To make a long story short, if not sweet, this didn't work out real well for Steven Jobs. Sculley won the loyalty of Apple's board of directors. This spring, with sales in a nosedive and the company in disarray, Sculley and the directors agreed on a scapegoat: Steven Jobs. At a three-hour meeting on May 24, Sculley won sole control. Jobs got the old heave-ho, right out the door of the company he had personally created.
Today, Jobs is traveling and thinking, the company says. He is expected to return to Apple Any Day Now. According to reports in the trade press, however, he has been informed that he will have no operational authority in the Sculley regime.
Could it be, could it possibly be, that Jobs is having second thoughts about this Sculley character?
Truth-in-Journalism requires the admission at this point that I don't know all the details of the coup d'etat at Apple. This minor handicap has never prevented me from expressing my views in the past, though, and I certainly won't let it stand in the way this time.

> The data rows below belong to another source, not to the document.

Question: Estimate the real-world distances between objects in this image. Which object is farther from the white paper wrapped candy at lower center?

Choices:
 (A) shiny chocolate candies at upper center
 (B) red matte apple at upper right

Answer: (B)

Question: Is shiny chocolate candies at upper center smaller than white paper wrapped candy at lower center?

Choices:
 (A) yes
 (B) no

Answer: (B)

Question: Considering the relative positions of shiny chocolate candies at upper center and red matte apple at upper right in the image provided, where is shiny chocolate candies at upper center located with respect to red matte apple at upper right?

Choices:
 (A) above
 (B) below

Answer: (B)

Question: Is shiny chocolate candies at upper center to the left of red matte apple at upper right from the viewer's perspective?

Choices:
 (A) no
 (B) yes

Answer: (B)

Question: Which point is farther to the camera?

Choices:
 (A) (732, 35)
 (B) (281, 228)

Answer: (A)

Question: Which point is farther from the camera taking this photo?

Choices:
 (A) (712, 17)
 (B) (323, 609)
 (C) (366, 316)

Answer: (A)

In my view, the directors of Apple have made an outrageous and potentially fatal blunder in taking their company away from the founding father and turning it over to a generic marketing man. The computer industry is littered with the corpses of promising companies that were managed into oblivion by marketing "experts" who had no particular feel for silicon or software. The firms that are succeeding today are by and large the ones where management has a particular affinity for computing.
The distinguishing thing about Steven Jobs is that he has a vision, a pervasive philosophy, about the role of personal computers in modern life. His whole professional career has been an effort -- remarkably successful, at that -- to bring that vision to life.

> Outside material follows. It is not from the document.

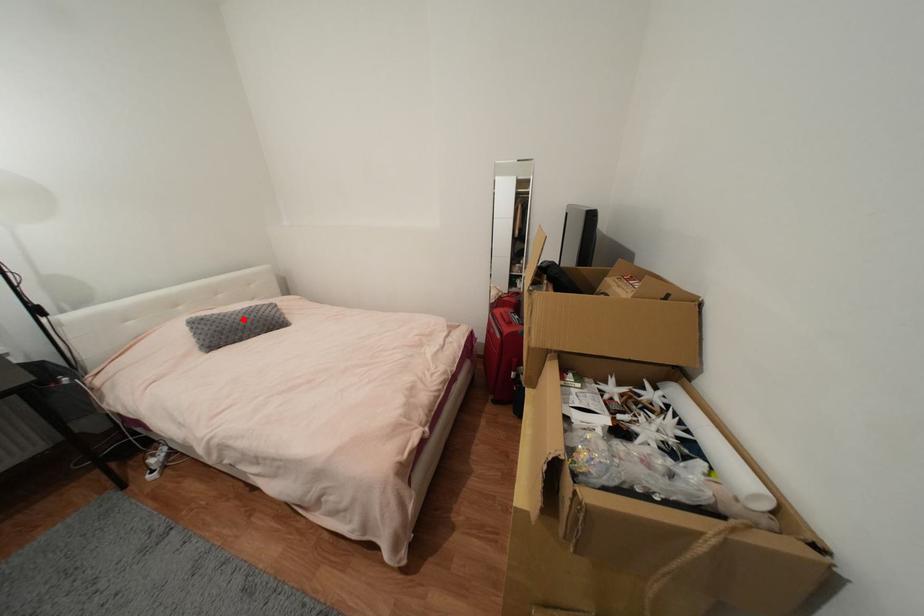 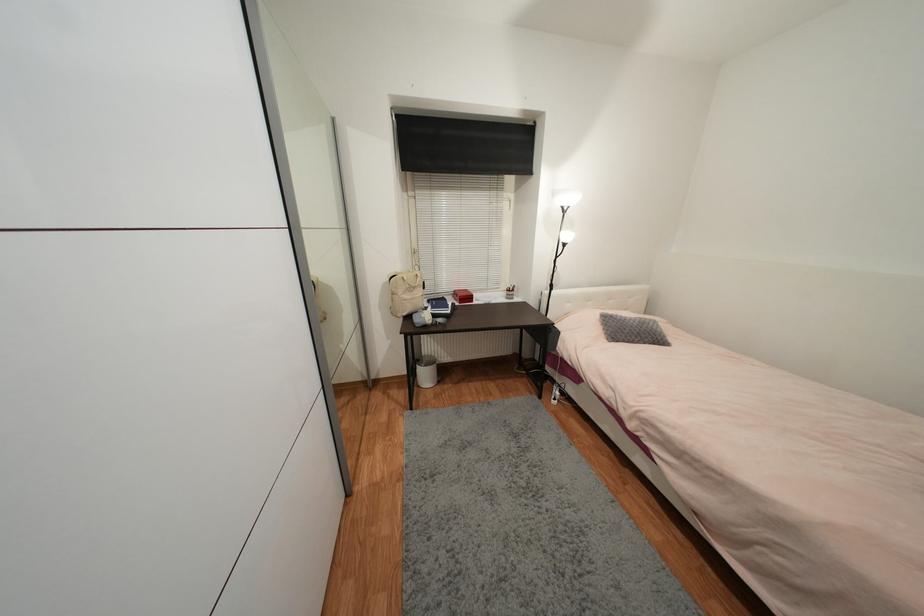 In the second image, find the point that corresponds to the highlighted location in the first image.

(639, 326) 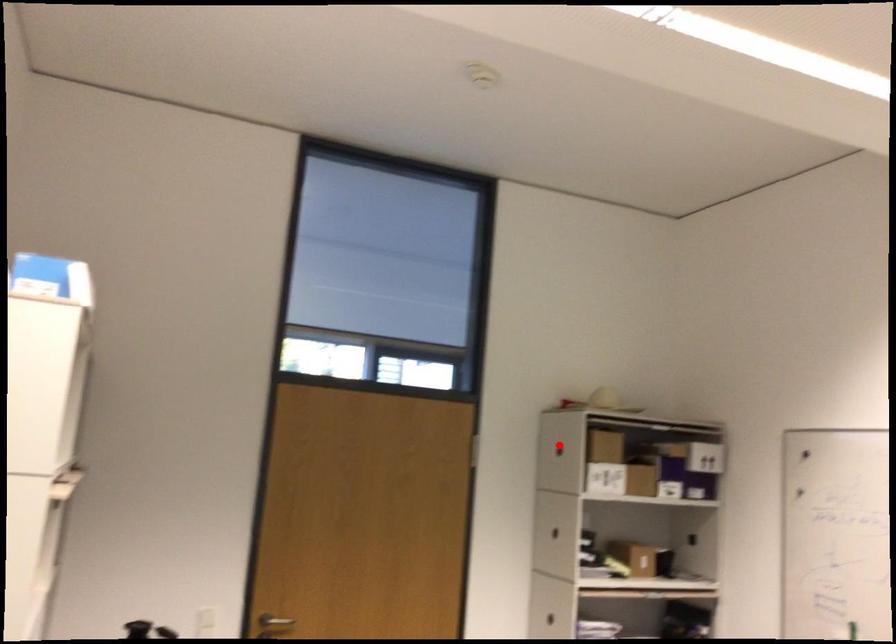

Jobs has done for personal computing what Arnold Palmer did for golf -- he took it away from a small, elite corps of buffs and gave it to the masses. Eons ago (it was 1975, actually, but that is virtually prehistoric time for the microcomputer business), when Jobs and his pal Stephen Wozniak went out to the garage and built their first computer -- an event heralded by President Reagan in his "America, go for it" speech -- Jobs got the unprecedented notion that the device might have appeal beyond the small circle of electronics hobbyists who were into microcomputers at the time.

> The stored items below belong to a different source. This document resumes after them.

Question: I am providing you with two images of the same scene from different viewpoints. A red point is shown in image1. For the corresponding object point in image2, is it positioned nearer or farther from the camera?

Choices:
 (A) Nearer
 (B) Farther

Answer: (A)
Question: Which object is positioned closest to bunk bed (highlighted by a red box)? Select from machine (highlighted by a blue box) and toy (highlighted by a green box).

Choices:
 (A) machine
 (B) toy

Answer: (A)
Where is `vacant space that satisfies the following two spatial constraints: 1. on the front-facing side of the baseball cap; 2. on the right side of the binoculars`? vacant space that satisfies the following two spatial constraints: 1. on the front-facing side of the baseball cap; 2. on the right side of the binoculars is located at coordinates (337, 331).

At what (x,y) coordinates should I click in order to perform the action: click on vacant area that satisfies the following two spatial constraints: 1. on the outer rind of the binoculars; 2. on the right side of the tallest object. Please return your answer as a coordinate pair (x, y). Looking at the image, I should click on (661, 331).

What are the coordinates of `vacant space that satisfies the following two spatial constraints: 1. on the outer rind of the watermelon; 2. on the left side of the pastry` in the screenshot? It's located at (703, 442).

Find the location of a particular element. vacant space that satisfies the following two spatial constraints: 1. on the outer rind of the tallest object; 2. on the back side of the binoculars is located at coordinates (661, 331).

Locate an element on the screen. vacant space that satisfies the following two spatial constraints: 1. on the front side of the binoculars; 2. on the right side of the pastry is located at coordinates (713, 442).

Jobs set out to democratize the computer, to make it accessible and appealing to everybody. This vision is reflected in the sleek white packaging, the laid-back manuals, and the friendly, low-tech name that Jobs chose for his computer company.
From that first Apple I to today's Macintosh, Apple's computers generally have been overpriced and underpowered compared with much of the competition. But the company has flourished (nearly $2 billion in sales last year) while dozens of competitors have gone belly-up. Why? Because Apple was propelled by the force of a driving dream -- by the power of the founder's vision for his company and his industry.
Without that vision, Apple is likely to turn into nothing more than one more computer company engaged in a futile pursuit of IBM.
It's not too hard to guess what Sculley is going to do to "revive" Apple. He'll probably lay off American workers and rely more on overseas production facilities -- a predictable but somewhat un-American ploy that has failed for other computer companies. He'll clearly move closer and closer toward the IBM and MS-DOS standard, an inevitable and laudable course. He'll gradually transform Jobs' company from a visionary crusade into a practical business.
Presumably, that future looks rosy to the board of directors. And it may be a desirable course for the narrow, short-term goal of steering Apple through the present computer industry doldrums. But aren't corporate directors supposed to look beyond the short term?
Over the long haul, Apple sans Steven Jobs is not going to be a pretty sight. The company has sold its birthright for a mess of Pepsi -- and made a crucial blunder in doing so.